The ONF’s Pitt accepts that the carrier world is cautious, but warns against ignoring the march of SDN: “Carriers must understand that they will have to become software companies – that software will be the key to their differentiation in the future.” That in the end will gate the timing of wide-scale SDN deployment. “We’ll close the technology gap much quicker than we will be able to move the engineering and operations workforce over to the new paradigm”, says Elby.



SDN – What you need to know:



What’s the difference between software defined networking and the OpenFlow Protocol?
SDN is a concept that separates the intelligent control of a network from the transport function and subsequently hands that control to a programmable computer. OpenFlow is a computer language that allows the controller to talk back to the network.

How big is the potential market?
According to the information provider IDC, sales of SDN gear as well as software and services will surge from $200 million in 2013 to $2 billion in 2016. Some analysts put the number closer to $10 billion over a similar time frame.

Do carriers really have that much budget to throw at SDN?
No one is building greenfield networks anymore so any move to SDN will necessarily have to be an evolutionary process. But everyone is looking to move as quickly as possible to a lower cost structure: the quicker SDN architectures help better utilise the network, the faster carriers can grow. That’s a compelling argument for most finance directors.

How long will it take before SDN comes of age?
Don’t expect to see carriers try any meaningful deployment in their wide area networks much before 2015 – SDN is currently undergoing rigorous testing among several prominent carriers including NTT and Verizon. It’ll take about 12-18 months to iron out any glitches and at least a further 12-18 months on top of that to scale up for a launch.

What’s the killer App?
No one really knows yet. There’s a lot of low hanging fruit to pick around network optimisation, traffic flow and security. But like the iPad, SDN may never foster a killer App – just scores of smaller apps that carriers never knew they couldn’t do without until they were launched on the market.

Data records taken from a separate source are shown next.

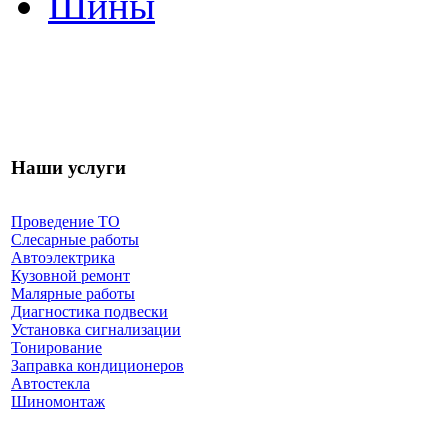
Шины
Наши услуги
Проведение ТО
Слесарные работы
Автоэлектрика
Кузовной ремонт
Малярные работы
Диагностика подвески
Установка сигнализации
Тонирование
Заправка кондиционеров
Автостекла
Шиномонтаж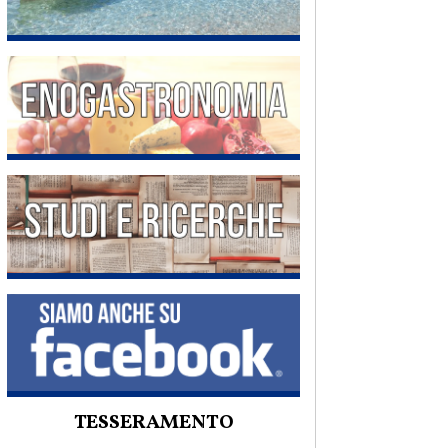
TESSERAMENTO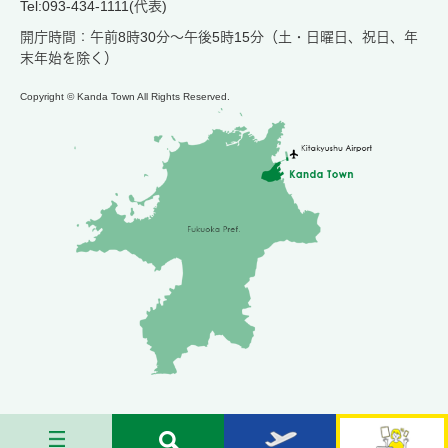
Tel:093-434-1111(代表)
開庁時間：午前8時30分～午後5時15分（土・日曜日、祝日、年
末年始を除く）
Copyright © Kanda Town All Rights Reserved.
メ
検
お
苅
ニ
索
す
田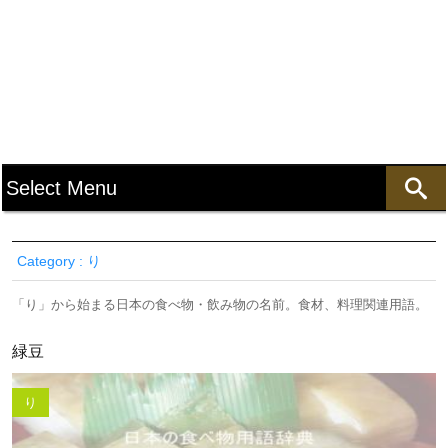
Category : り
「り」から始まる日本の食べ物・飲み物の名前。食材、料理関連用語。
緑豆
り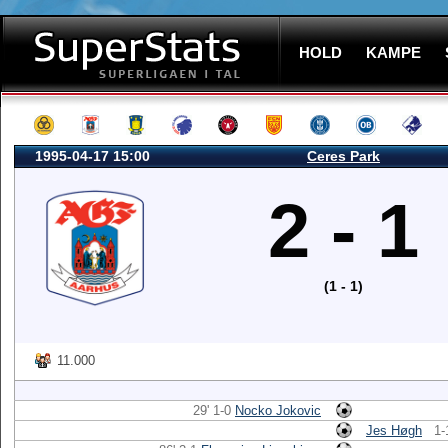
HOLD
KAMPE
1995-04-17 15:00
Ceres Park
2 - 1
(1 - 1)
11.000
29' 1-0
Nocko Jokovic
Jes Høgh
1-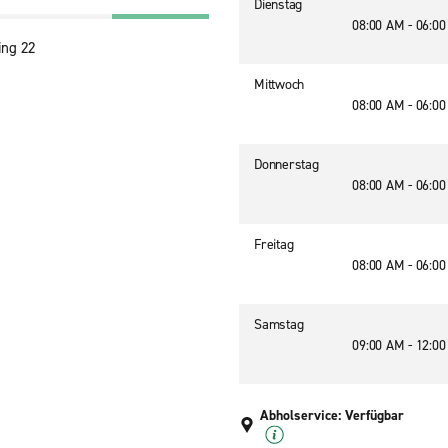
Dienstag
08:00 AM - 06:0
ing 22
Mittwoch
08:00 AM - 06:0
Donnerstag
08:00 AM - 06:0
Freitag
08:00 AM - 06:0
Samstag
09:00 AM - 12:0
Abholservice: Verfügbar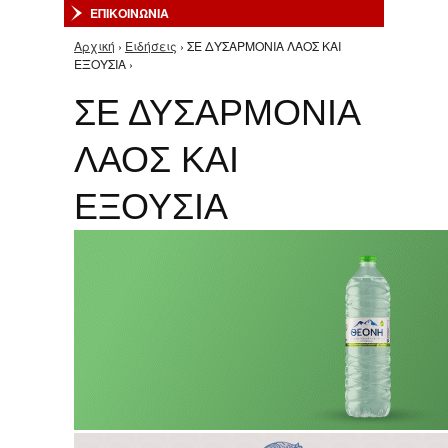
ΕΠΙΚΟΙΝΩΝΙΑ
Αρχική
›
Ειδήσεις
› ΣΕ ΔΥΣΑΡΜΟΝΙΑ ΛΑΟΣ ΚΑΙ
Είστε εδώ
ΕΞΟΥΣΙΑ ›
ΣΕ ΔΥΣΑΡΜΟΝΙΑ
ΛΑΟΣ ΚΑΙ
ΕΞΟΥΣΙΑ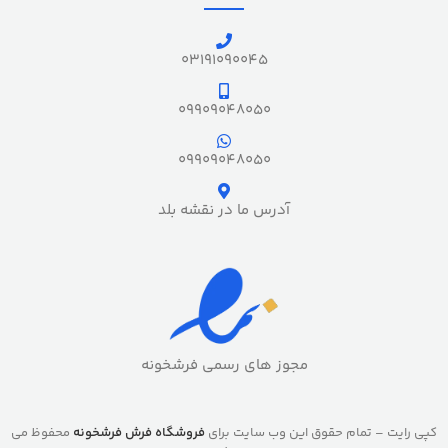
03191090045
09909048050
09909048050
آدرس ما در نقشه بلد
مجوز های رسمی فرشخونه
کپی رایت – تمام حقوق این وب سایت برای
فروشگاه فرش فرشخونه
محفوظ می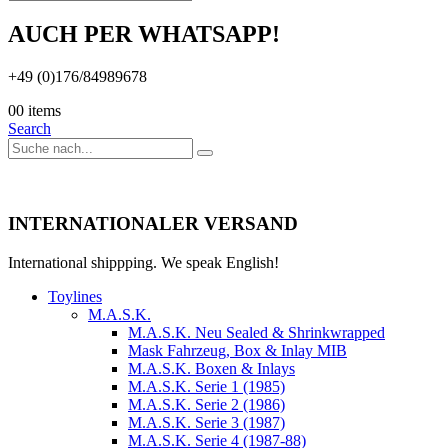
AUCH PER WHATSAPP!
+49 (0)176/84989678
0
0 items
Search
INTERNATIONALER VERSAND
International shippping. We speak English!
Toylines
M.A.S.K.
M.A.S.K. Neu Sealed & Shrinkwrapped
Mask Fahrzeug, Box & Inlay MIB
M.A.S.K. Boxen & Inlays
M.A.S.K. Serie 1 (1985)
M.A.S.K. Serie 2 (1986)
M.A.S.K. Serie 3 (1987)
M.A.S.K. Serie 4 (1987-88)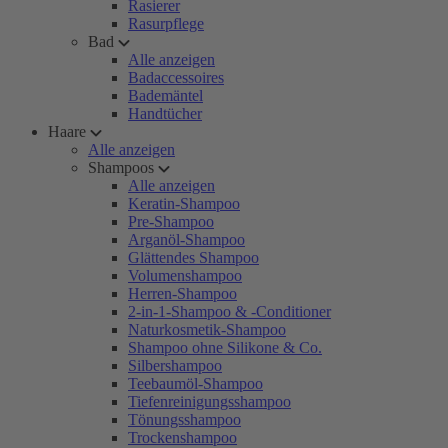
Rasierer
Rasurpflege
Bad
Alle anzeigen
Badaccessoires
Bademäntel
Handtücher
Haare
Alle anzeigen
Shampoos
Alle anzeigen
Keratin-Shampoo
Pre-Shampoo
Arganöl-Shampoo
Glättendes Shampoo
Volumenshampoo
Herren-Shampoo
2-in-1-Shampoo & -Conditioner
Naturkosmetik-Shampoo
Shampoo ohne Silikone & Co.
Silbershampoo
Teebaumöl-Shampoo
Tiefenreinigungsshampoo
Tönungsshampoo
Trockenshampoo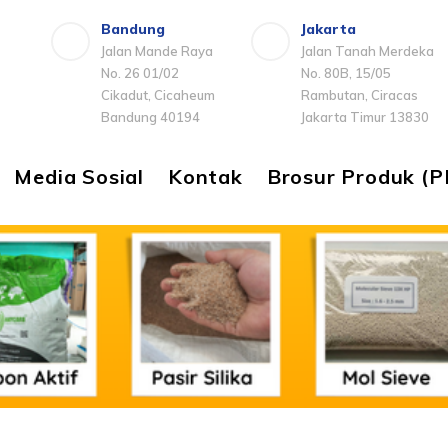
Bandung
Jakarta
Jalan Mande Raya
Jalan Tanah Merdeka
No. 26 01/02
No. 80B, 15/05
Cikadut, Cicaheum
Rambutan, Ciracas
Bandung 40194
Jakarta Timur 13830
Media Sosial
Kontak
Brosur Produk (P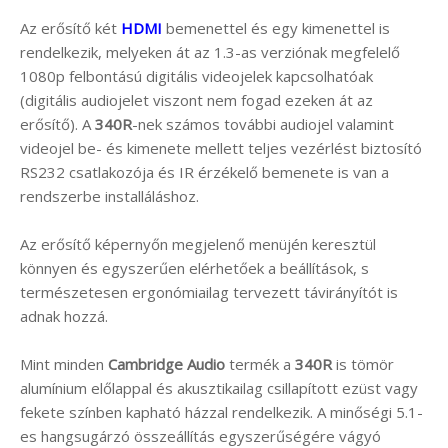
Az erősítő két
HDMI
bemenettel és egy kimenettel is
rendelkezik, melyeken át az 1.3-as verziónak megfelelő
1080p felbontású digitális videojelek kapcsolhatóak
(digitális audiojelet viszont nem fogad ezeken át az
erősítő). A
340R
-nek számos további audiojel valamint
videojel be- és kimenete mellett teljes vezérlést biztosító
RS232 csatlakozója és IR érzékelő bemenete is van a
rendszerbe installáláshoz.
Az erősítő képernyőn megjelenő menüjén keresztül
könnyen és egyszerűen elérhetőek a beállítások, s
természetesen ergonómiailag tervezett távirányítót is
adnak hozzá.
Mint minden
Cambridge Audio
termék a
340R
is tömör
alumínium előlappal és akusztikailag csillapított ezüst vagy
fekete színben kapható házzal rendelkezik. A minőségi 5.1-
es hangsugárzó összeállítás egyszerűségére vágyó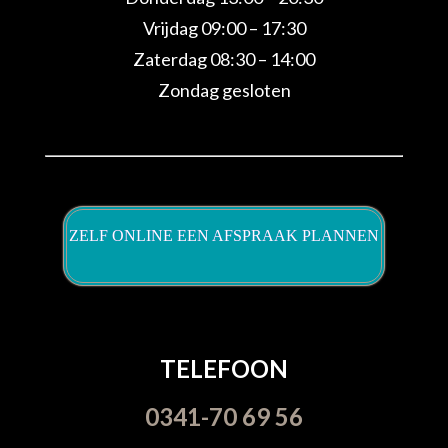
Vrijdag 09:00 – 17:30
Zaterdag 08:30 – 14:00
Zondag gesloten
ZELF ONLINE EEN AFSPRAAK PLANNEN
TELEFOON
0341-70 69 56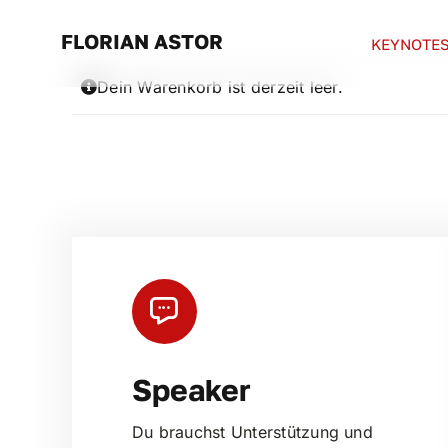
Zum
Inhalt
FLORIAN ASTOR
KEYNOTE
springen
Dein Warenkorb ist derzeit leer.
Speaker
Du brauchst Unterstützung und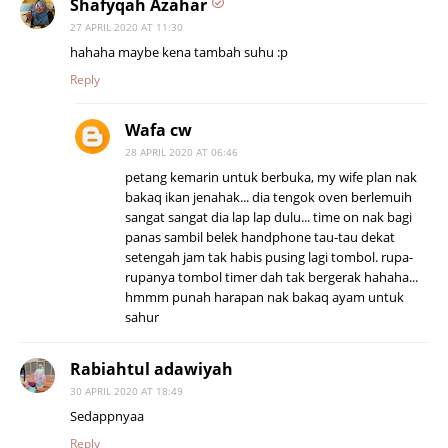
Shafyqah Azahar
27 APRIL 2020 AT 11:30
hahaha maybe kena tambah suhu :p
Reply
Wafa cw
28 APRIL 2020 AT 06:46
petang kemarin untuk berbuka, my wife plan nak
bakaq ikan jenahak... dia tengok oven berlemuih
sangat sangat dia lap lap dulu... time on nak bagi
panas sambil belek handphone tau-tau dekat
setengah jam tak habis pusing lagi tombol. rupa-
rupanya tombol timer dah tak bergerak hahaha...
hmmm punah harapan nak bakaq ayam untuk
sahur
Rabiahtul adawiyah
30 APRIL 2020 AT 18:49
Sedappnyaa
Reply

Who are the companies to watch?
The SDN arena is a hotbed of M&A activity at the moment. Nicira, whose chief technology officer helped devise OpenFlow, recently fell to VMWare for $1.2 billion while Oracle snapped up San Jose-based Xsigo Systems for an undisclosed sum. Other emerging start-ups include Big Switch and Arista Networks. Don’t be surprised to see IBM, Cisco or even Juniper step out along the acquisition trail.

So is this the end for Cisco?
Sales of routers will probably fall as carriers learn to optimise their networks and simpler switches will undoubtedly come a lot cheaper. But remember, SDN is all about mining the intelligence off the network and currently, that sits on Cisco gear. No one knows better than Cisco how to harvest that intelligence.

Can SDN live up to all the hype?
You bet. Google has already migrated one of the largest networks in the world over to an SDN format and expects to see cost savings as a result. If that’s not enough to tempt carriers, the prospect of developing new services that can attract big premiums surely will.